Women who do seek help from their primary-care provider or OB-GYN are often prescribed an antidepressant or oral contraceptives to manage their symptoms. Some women will not even mention their symptoms to their doctors because they believe they have to “tough it out” or that there is nothing that can safely help. That is absolutely not true.
Naturopathic medicine has many tools for supporting this patient population. A thorough evaluation of the thyroid, adrenal, and reproductive hormones, as well as an assessment of the gastrointestinal system and the influence of environmental toxins, can be very helpful in determining a course of treatment that will help bring vitality and optimum health into the lives of these women.
Onset & Symptoms
Perimenopause can begin anytime between a woman’s late 30s and early 40s. Many women are caught by surprise when these changes start to occur, as they assume they are too young to be having hormonal issues. . Many women in this age group are busy – raising children, building careers, caring for aging parents – so when they start to experience changes to their health, they will often overlook them, assuming they are due to inevitable age-related decline.
Perimenopause is highly symptomatic for about 20% of women; however, almost all women experience symptoms to some degree.2 The complaint I most often hear in my office is, “I don’t feel like myself anymore.” The details of this statement can include any or all of the following:
- Weight gain (especially around the middle) in spite of good diet and exercise
- Insomnia and sleep disturbances
- Loss of libido and sexual function
- Hot flashes and night sweats
- Heavy and frequent periods
- Breast tenderness and enlargement
- Headaches and migraine
- Inability to tolerate alcohol
- Insulin resistance
- Mood changes, including anxiety, depression, and irritability
- Dry and thinning hair
- Dry skin, loss of elasticity of facial skin
- Onset or worsening of “estrogen dominance” symptoms, such as uterine fibroids, fibrocystic breast disease, ovarian cysts, and endometriosis
Blood testing is useful for determining ovarian reserve, thyroid function, iron deficiency, and vitamin D status.

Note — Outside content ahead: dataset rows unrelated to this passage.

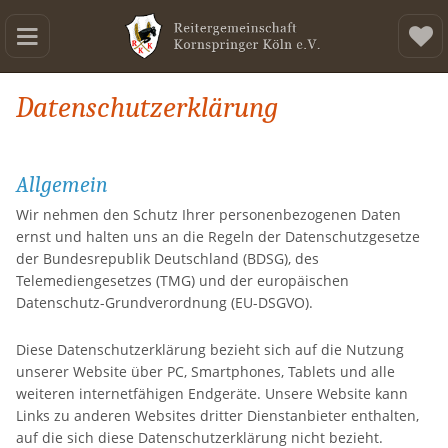
Datenschutzerklärung
Allgemein
Wir nehmen den Schutz Ihrer personenbezogenen Daten
ernst und halten uns an die Regeln der Datenschutzgesetze
der Bundesrepublik Deutschland (BDSG), des
Telemediengesetzes (TMG) und der europäischen
Datenschutz-Grundverordnung (EU-DSGVO).
Diese Datenschutzerklärung bezieht sich auf die Nutzung
unserer Website über PC, Smartphones, Tablets und alle
weiteren internetfähigen Endgeräte. Unsere Website kann
Links zu anderen Websites dritter Dienstanbieter enthalten,
auf die sich diese Datenschutzerklärung nicht bezieht.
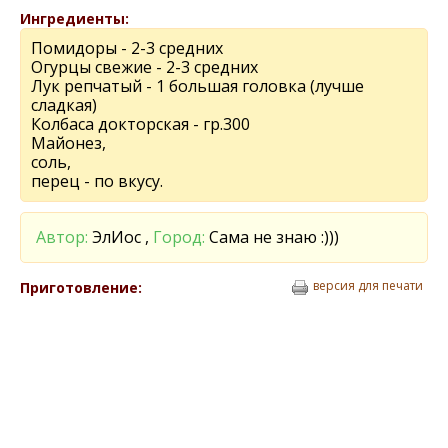
Ингредиенты:
Помидоры - 2-3 средних
Огурцы свежие - 2-3 средних
Лук репчатый - 1 большая головка (лучше
сладкая)
Колбаса докторская - гр.300
Майонез,
соль,
перец - по вкусу.
Автор:
ЭлИос ,
Город:
Сама не знаю :)))
версия для печати
Приготовление:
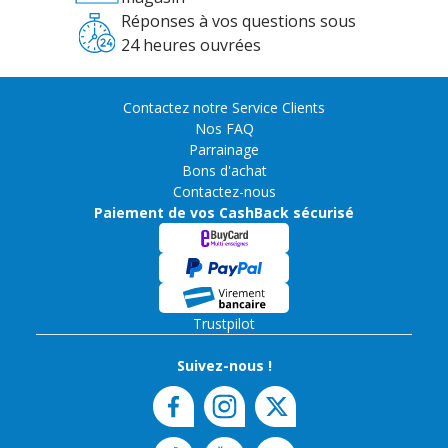
Réponses à vos questions sous
24 heures ouvrées
Contactez notre Service Clients
Nos FAQ
Parrainage
Bons d'achat
Contactez-nous
Paiement de vos CashBack sécurisé
Trustpilot
Suivez-nous !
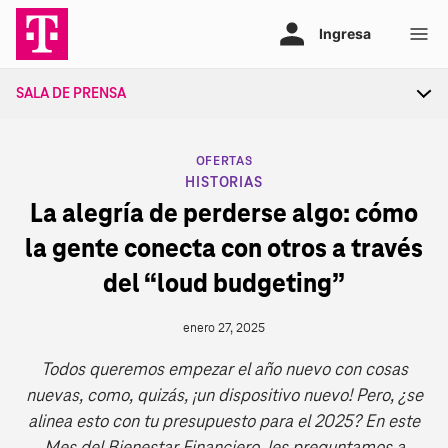
Ir
al
contenido
SALA DE PRENSA
Tog
sec
nav
CATEGORY
OFERTAS
HISTORIAS
La alegría de perderse algo: cómo
la gente conecta con otros a través
del “loud budgeting”
enero 27, 2025
Todos queremos empezar el año nuevo con cosas
nuevas, como, quizás, ¡un dispositivo nuevo! Pero, ¿se
alinea esto con tu presupuesto para el 2025? En este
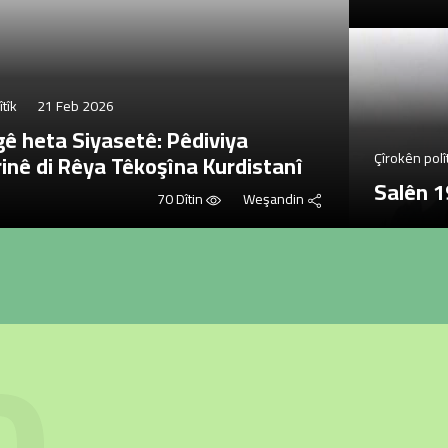
tîk
21 Feb 2026
ngê heta Siyasetê: Pêdiviya
inê di Rêya Têkoşîna Kurdistanî
Çîrokên polî
Salên 1
70 Dîtin
Weşandin
o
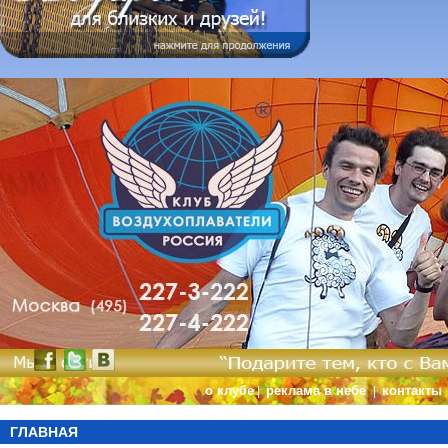
о клубе
реклама в небе
контакты
|
|
ГЛАВНАЯ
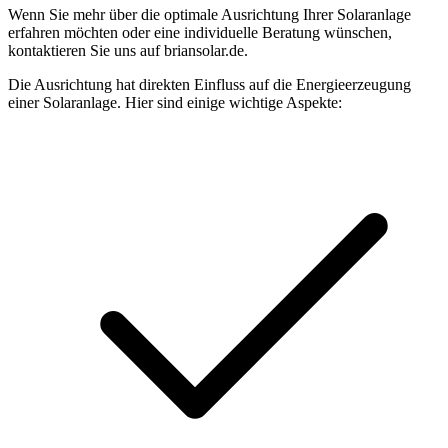
Wenn Sie mehr über die optimale Ausrichtung Ihrer Solaranlage
erfahren möchten oder eine individuelle Beratung wünschen,
kontaktieren Sie uns auf briansolar.de.
Die Ausrichtung hat direkten Einfluss auf die Energieerzeugung
einer Solaranlage. Hier sind einige wichtige Aspekte:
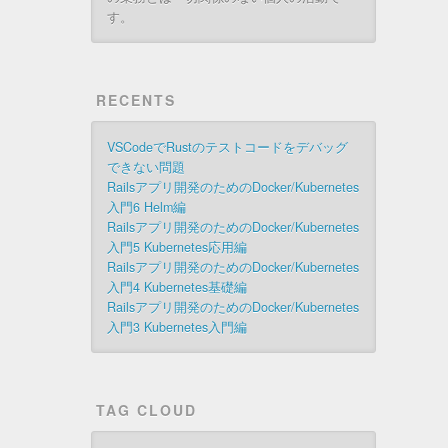
す。
RECENTS
VSCodeでRustのテストコードをデバッグ
できない問題
Railsアプリ開発のためのDocker/Kubernetes
入門6 Helm編
Railsアプリ開発のためのDocker/Kubernetes
入門5 Kubernetes応用編
Railsアプリ開発のためのDocker/Kubernetes
入門4 Kubernetes基礎編
Railsアプリ開発のためのDocker/Kubernetes
入門3 Kubernetes入門編
TAG CLOUD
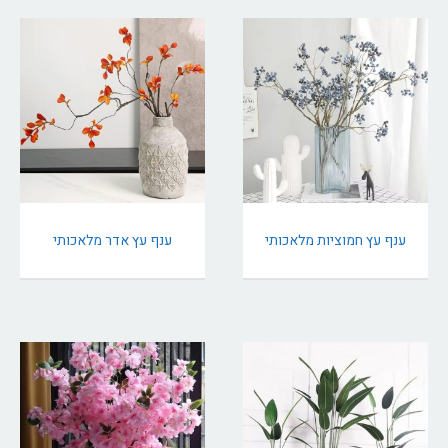
ענף עץ חמוציות מלאכותי
ענף עץ אדר מלאכותי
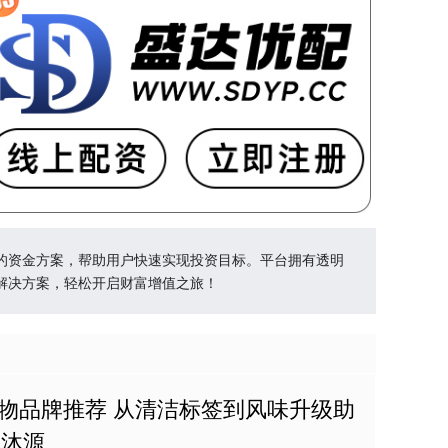
的资金方案，帮助用户快速实现投资目标。平台拥有透明
解决方案，轻松开启财富增值之旅！
抽提物品牌推荐 从清洁标签到风味升级助
_沐源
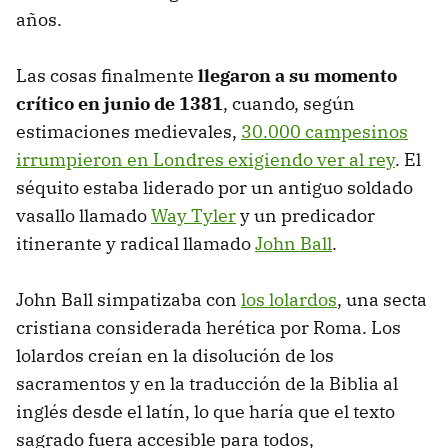
años.
Las cosas finalmente
llegaron a su momento
crítico en junio de 1381
, cuando, según
estimaciones medievales,
30.000 campesinos
irrumpieron en Londres exigiendo ver al rey
. El
séquito estaba liderado por un antiguo soldado
vasallo llamado
Way Tyler
y un predicador
itinerante y radical llamado
John Ball
.
John Ball simpatizaba con
los lolardos
, una secta
cristiana considerada herética por Roma. Los
lolardos creían en la disolución de los
sacramentos y en la traducción de la Biblia al
inglés desde el latín, lo que haría que el texto
sagrado fuera accesible para todos,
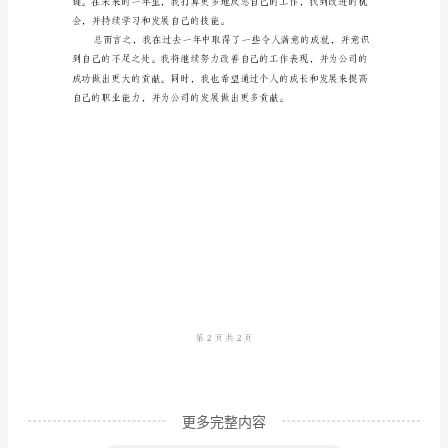
总
结
作
为
公
带来了更多的价值。
司
员
方需要改进：
工，
每
年
都
要
更多完整内容
进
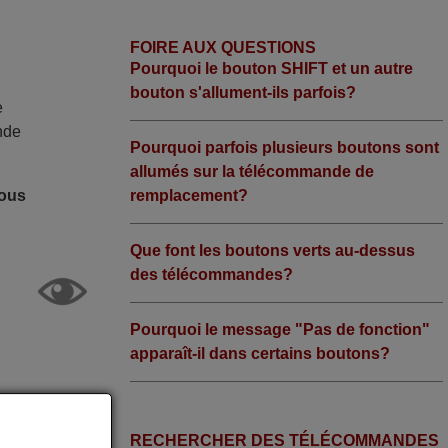
FOIRE AUX QUESTIONS
Pourquoi le bouton SHIFT et un autre
bouton s'allument-ils parfois?
e
nde
Pourquoi parfois plusieurs boutons sont
allumés sur la télécommande de
remplacement?
nous
Que font les boutons verts au-dessus
des télécommandes?
Pourquoi le message "Pas de fonction"
apparaît-il dans certains boutons?
RECHERCHER DES TÉLÉCOMMANDES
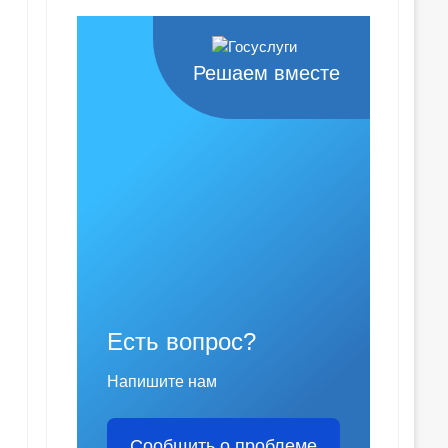
Решаем вместе
Есть вопрос?
Напишите нам
Сообщить о проблеме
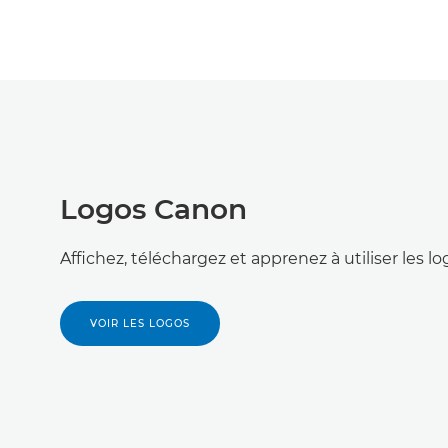
Logos Canon
Affichez, téléchargez et apprenez à utiliser les 
VOIR LES LOGOS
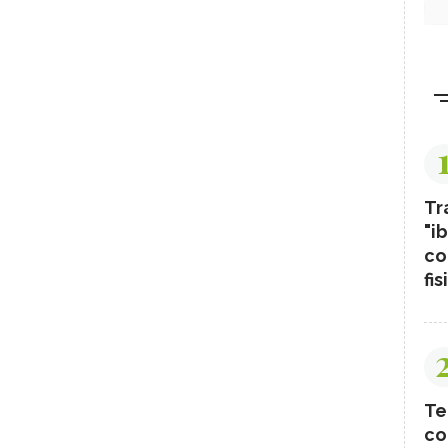
Tr
"ib
co
fis
Te
co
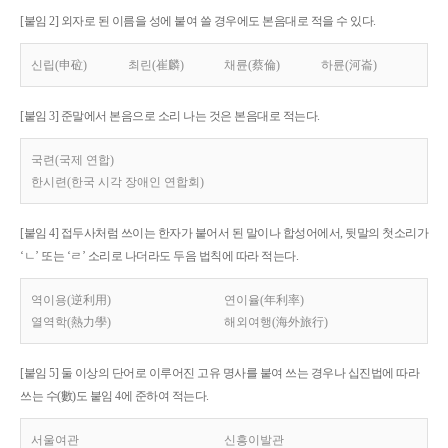
[붙임 2] 외자로 된 이름을 성에 붙여 쓸 경우에도 본음대로 적을 수 있다.
신립(申砬)
최린(崔麟)
채륜(蔡倫)
하륜(河崙)
[붙임 3] 준말에서 본음으로 소리 나는 것은 본음대로 적는다.
국련(국제 연합)
한시련(한국 시각 장애인 연합회)
[붙임 4] 접두사처럼 쓰이는 한자가 붙어서 된 말이나 합성어에서, 뒷말의 첫소리가
‘ㄴ’ 또는 ‘ㄹ’ 소리로 나더라도 두음 법칙에 따라 적는다.
역이용(逆利用)
연이율(年利率)
열역학(熱力學)
해외여행(海外旅行)
[붙임 5] 둘 이상의 단어로 이루어진 고유 명사를 붙여 쓰는 경우나 십진법에 따라
쓰는 수(數)도 붙임 4에 준하여 적는다.
서울여관
신흥이발관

If the menstrual cycle has started to become irregular, then a cycle day-3 blood panel including follicle-stimulating hormone (FSH), luteinizing hormone (LH), and estradiol can provide valuable data on menopausal status. A fasting panel for lipids, insulin, and HbA1c can highlight risk factors for cardiovascular and metabolic diseases that increase for women at menopause. Specialized blood tests can rule out chronic infections, food allergies, leaky gut, and other potential contributors to the symptom picture. (I will include these in an initial work-up if history and clinical presentation indicate that symptoms may be due to factors outside of age-appropriate hormonal shifts.)
We use salivary testing to assess cortisol rhythm and bioavailable levels of the reproductive hormones. Because of the variability of hormone levels throughout the day, a 4-point collection allows for a more accurate average of daily production. Laboratory testing will often reveal a decline in progesterone, due to intermittent ovulation. But because the ovaries are still producing estrogen, a relative “estrogen dominance” can result. This can lead to many of the most common symptoms, in addition to an increased risk of endometrial hyperplasia and cancer.3 During the 2-10 years before true menopause, estrogen levels can fluctuate wildly. Most women in perimenopause have higher estrogen levels than women in their 20s and 30s.4 The most symptomatic women have both higher estrogen and lower progesterone.5
Functional stool testing allows us to evaluate levels of beneficial vs pathogenic bacteria, intestinal immune function, overall intestinal health, and inflammation. Since many chronic disorders stem from digestive imbalances and inadequate nutrient absorption, assessing the microbiome can be very helpful in clearing the path to successful hormonal treatments.
Endocrine disruptors, such as toxic chemicals, mycotoxins, tick-borne illnesses, heavy metals, and chronic infections, can influence hormonal function and exacerbate imbalances. A thorough intake and possibly a specialized questionnaire will help clarify whether these factors should be investigated. It is increasingly common to see hormonal disruption in females of all ages as a result of, or at least influenced by, environmentally acquired illnesses.